In honor of Women's History Month, KCET joins with community partner Interval House to present Telling Amy's Story, hosted by Mariska Hargitay (of Law and Order: Special Victims Unit). The film follows detective Deirdri Fishel as she pieces together seemingly disparate clues that ultimately might have prevented one woman's tragic homicide- clues that offer insight into how to recognize the often-hidden world of domestic violence. The night will also feature graduates of Interval House's intervention program as they share their own stories of triumph over domestic violence. 
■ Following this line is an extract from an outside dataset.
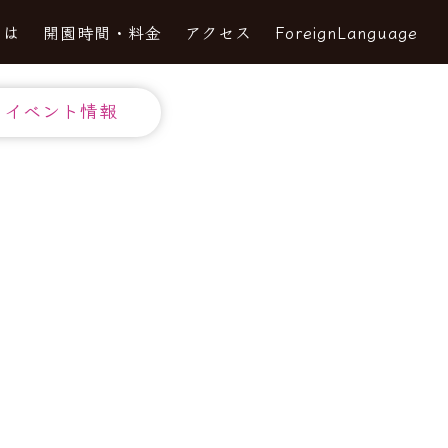
とは
開園時間・料金
アクセス
ForeignLanguage
イベント情報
On-Air Picks of the Week: WEEK OF MARCH 13 - MARCH 19, 2011

In honor of Women's History Month KCET offers two documentaries on Tuesday, March 15: Fannie's Last Supper from 9:00 PM-10:00 PM, which explores how culinary expert Fannie Farmer sowed the seeds of the modern food revolution; and Eating Alaska from 10:00 PM - 11:00 PM, a film portraying a wry quest for safe, healthy, meaningful and sustainable food that leads to climbing mountains with women hunters and an exploration of how Alaskans eat.

TUESDAY, MARCH 15

9:00 - 8:30 PM

FANNIE'S LAST SUPPER

Description/Listing

Fannie's Last Supper reveals the origins of American cooking and explores how the culinary expert Fannie Farmer sowed the seeds of the modern food revolution. The America's Test 

Fannie's Last Supper

Kitchen team recreates a 12-course feast straight from the pages of Fannie Farmer's 1896 best-seller, Boston Cooking School Cookbook. A dozen food and media mavens, including Harry Smith,,Renee Montagne, Jose Andres, Mark Bittman and Amy Dickinson gather at Chris Kimball's restored 1859 townhouse to judge the results. Fannie's Last Supper also reaches back into the history of cookware, cooking and the food industry to understand how Victorians shopped, cooked, ate and entertained. The documentary also details the culinary sleuthing and testing necessary to bring back to life the original Fannie Farmer recipes and cooking methods. Recipes include: homemade jellies, Mandarin cake, venison, roast geese and lobster a l'Americaine.

TUESDAY, MARCH 15

10:00 - 11:00 PM

EATING ALASKA

Description/Listing

This serious and humorous film is about connecting to where you live and eating locally. It is about trying to break away from the industrial food system when that means not only buying fresh seasonal food from local farmers, but taking part in a world of hunting and gathering. Made by a former city dweller now living on an island in Alaska and married to fisherman and deer hunter, it is a journey into regional food traditions, our connection to the wilderness and to what we put into our mouths. The film portrays a wry quest for safe, healthy, meaningful, and sustainable food that leads to climbing mountains with women hunters, scrutinizing food labels with kids, talking moose meat with teens in a small village public school and exploring how others in the last frontier, Alaska Natives and non-Natives, are eating.